September 19, 2024
SpaceX Just Beat Out The Competition For A New Contract, That’s Not Great

SpaceX Just Beat Out The Competition For A New Contract, That’s Not Great

A rocket sits on a launch pad during a dawn streaked with purple and gold.
Enlarge / With Dragon and Falcon, SpaceX has become a key NASA contractor.

SpaceX

There’s an emerging truth about NASA’s trend toward commercial contracting that’s increasingly hard to escape: Companies not named SpaceX have a hard time accepting NASA’s approach of awarding firm, fixed-price contracts for space services.

This belief is reinforced by the recent award of an $843 million contract to SpaceX for a heavily modified Dragon spacecraft that will be used to deorbit the International Space Station by 2030.

The vendor selection statement for the “American Deorbit Vehicle” contract, a process led by NASA’s space operations chief Ken Bowersox, reveals that the competition was a complete failure. SpaceX had only one serious competitor in the process, Northrop Grumman. And in all three categories (price, mission suitability, and past performance), SpaceX outperformed Northrop by a wide margin.

While it is a good thing that NASA has a great contractor in SpaceX, it is not healthy in the long run that there are so few credible competitors. Moreover, a careful reading of the source selection statement reveals that NASA had to work hard to get a competition.
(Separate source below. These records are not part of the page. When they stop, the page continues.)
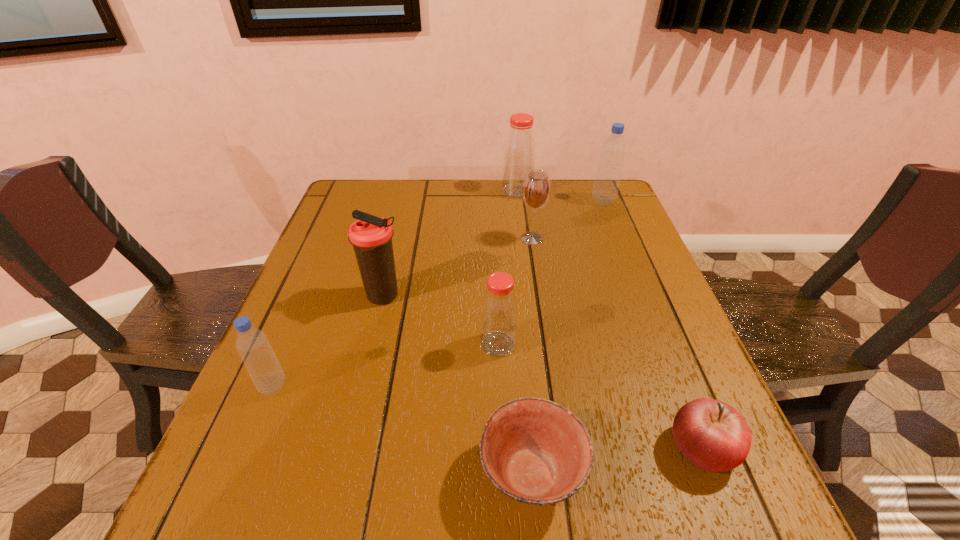 The width and height of the screenshot is (960, 540). Identify the location of the leftmost bottle. (252, 344).

Identify the location of apple. The height and width of the screenshot is (540, 960). (711, 434).

Identify the location of bowl. This screenshot has width=960, height=540. tap(535, 451).

You are a GUI agent. You are given a task and a screenshot of the screen. Output one action in this format:
    pyautogui.click(x=<x>, y=<y>)
    Task: Click on the free space located on the left of the bigger blue bottle
    This screenshot has width=960, height=540.
    Given the screenshot: What is the action you would take?
    pyautogui.click(x=559, y=201)

You are a GUI agent. You are given a task and a screenshot of the screen. Output one action in this format:
    pyautogui.click(x=<x>, y=<y>)
    Task: Click on the vacant region located on the front of the bigger red bottle
    
    Given the screenshot: What is the action you would take?
    pyautogui.click(x=521, y=224)

The height and width of the screenshot is (540, 960). Find the location of `free region located 0.230m on the front of the fourth farthest object`. free region located 0.230m on the front of the fourth farthest object is located at coordinates tap(358, 402).

The height and width of the screenshot is (540, 960). I want to click on vacant region located 0.050m on the front of the wineglass, so click(536, 258).

You are a GUI agent. You are given a task and a screenshot of the screen. Output one action in this format:
    pyautogui.click(x=<x>, y=<y>)
    Task: Click on the vacant space located on the back of the nearer red bottle
    This screenshot has width=960, height=540.
    Given the screenshot: What is the action you would take?
    pyautogui.click(x=494, y=254)

The image size is (960, 540). Find the location of `vacant space located on the front of the smaller blue bottle`. vacant space located on the front of the smaller blue bottle is located at coordinates (239, 467).

Where is `vacant space located 0.160m on the left of the apple`? This screenshot has height=540, width=960. vacant space located 0.160m on the left of the apple is located at coordinates (575, 448).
“I was really pleased that we received proposals from the companies that we selected,” Bowersox said during a media conference call last week. “The companies that sent us proposals are both large companies, and it was great to see that interest. I was expecting to get a few more.” [proposals]honestly, but I was very happy to have the ones we did have.”

Business initiatives in difficulty

NASA’s “commercial” space exploration began nearly two decades ago with a program to deliver cargo to the International Space Station. The space agency initially selected SpaceX and Rocketplane Kistler to develop rockets and spacecraft to do the job, but after Kistler missed important milestones, the company was replaced by Orbital Sciences Corporation. The cargo delivery program was a success, resulting in the Cargo Dragon (SpaceX) and Cygnus (Orbital Sciences) spacecraft. It continues to this day.
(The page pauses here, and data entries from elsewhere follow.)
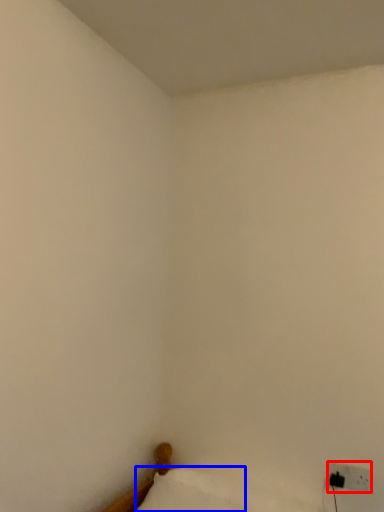 Question: Which of the following is the farthest to the observer, electric outlet (highlighted by a red box) or pillow (highlighted by a blue box)?

Choices:
 (A) electric outlet
 (B) pillow

Answer: (A) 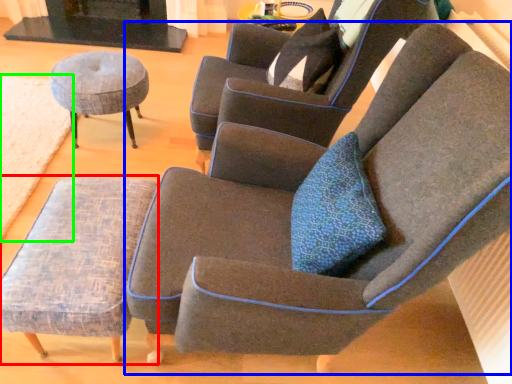 Question: Which is farther away from stool (highlighted by a red box)? chair (highlighted by a blue box) or mat (highlighted by a green box)?

Choices:
 (A) chair
 (B) mat

Answer: (B)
A commercial approach typically means that NASA pays a “fixed” price for a service rather than paying a contractor’s costs plus a fee. It also means that NASA hopes to become one of many customers. The idea is that as a pioneer, NASA helps stimulate a market through which its fixed-price contractors can also sell their services to other entities, whether private companies or other space agencies.

NASA has since expanded this commercial approach to crew, with SpaceX and Boeing winning major contracts in 2014. However, only SpaceX has flown operational astronaut missions, while Boeing is still in the development and testing phase, with its crewed flight test underway. While SpaceX has sold half a dozen private crewed Dragon missions, Boeing has yet to announce any.

Such a commercial approach has also been tested with lunar cargo transportation through the Commercial Lunar Payload Services program, as well as for larger lunar landers (Human Landing System), next-generation spacesuits, and commercial space stations. Each of these programs has had a mixed record at best. For example, NASA’s inspector general was highly critical of the lunar cargo program in a recent report, and one of the two spacesuit contractors, Collins Aerospace, recently dropped out because it could not meet its fixed-price contract.

Some of NASA’s largest traditional space contractors, including Lockheed Martin, Boeing and Northrop Grumman, have all said they plan to participate in fixed-price bidding in the future. For example, Northrop CEO Kathy Warden said last August, “We’re being even more rigorous going forward to make sure that we’re working with the government to make appropriate use of fixed-price contracts.”

So traditional large space contractors don’t like fixed-price contracts, and many new space companies are struggling to survive in this environment.